WHAT IS EXPECTED ->
Once you find the line with "Image resolution: width=980, height=1500." in the data that follows, repeat it and every line after it exactly, through the line with "SlappytoZine (188, 129)".

** DATA FOR REVIEW follows **

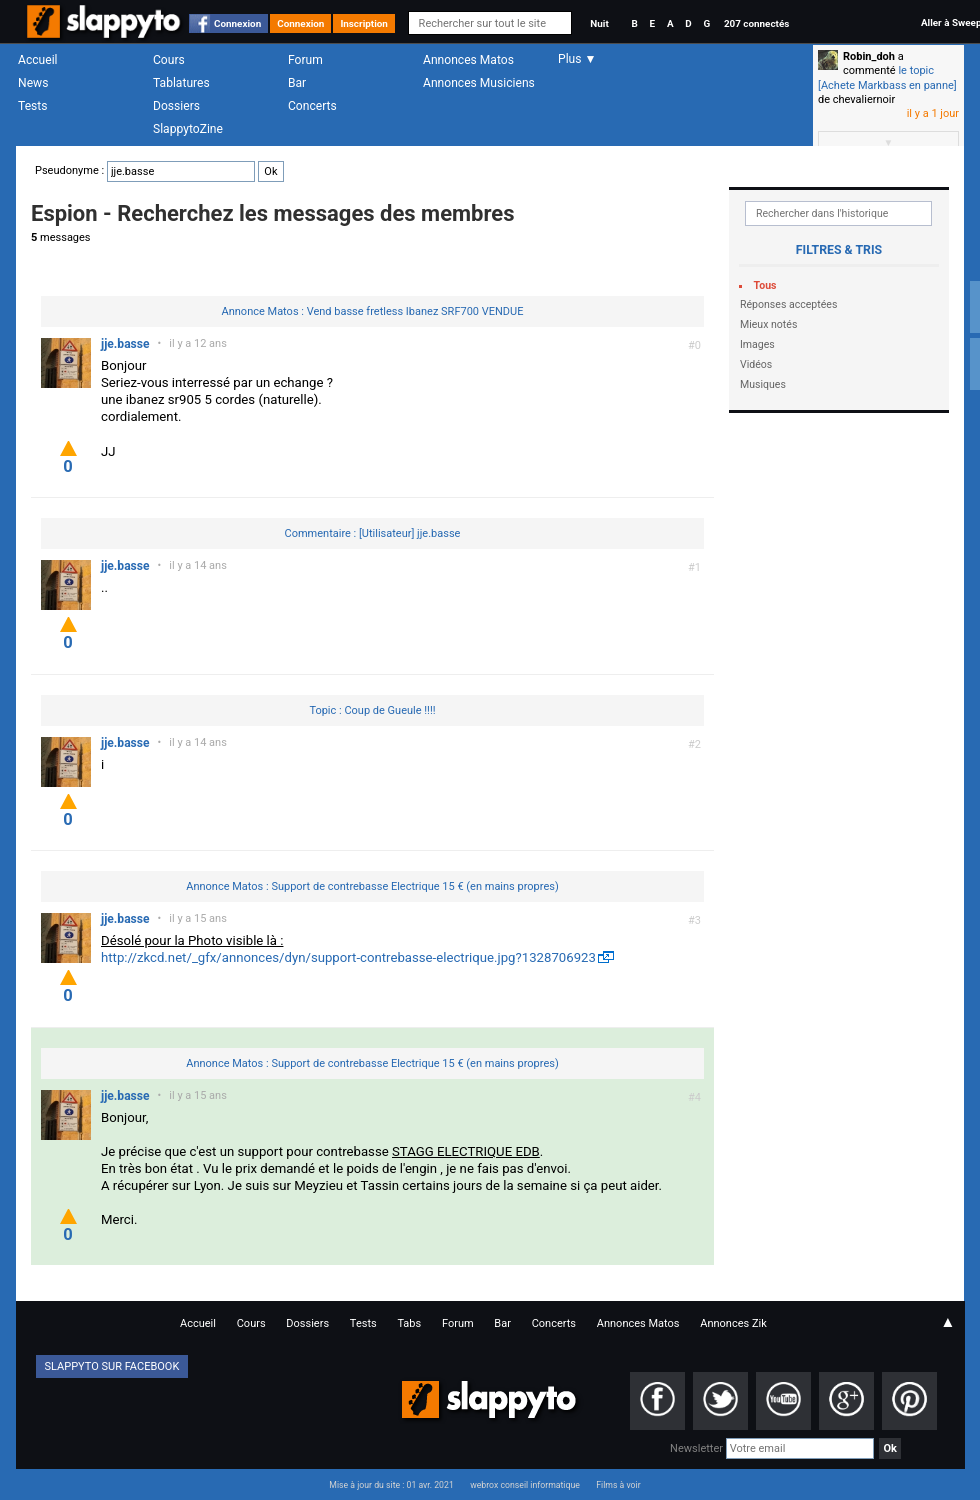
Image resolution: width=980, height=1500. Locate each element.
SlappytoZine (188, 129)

** End of DATA FOR REVIEW **
** DATA FOR REVIEW follows **

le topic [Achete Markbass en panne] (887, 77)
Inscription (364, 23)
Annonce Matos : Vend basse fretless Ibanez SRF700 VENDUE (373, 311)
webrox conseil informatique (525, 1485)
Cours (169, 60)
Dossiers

** End of DATA FOR REVIEW **

SOLUTION BELOW ->
Image resolution: width=980, height=1500. Locate each element.
SlappytoZine (188, 129)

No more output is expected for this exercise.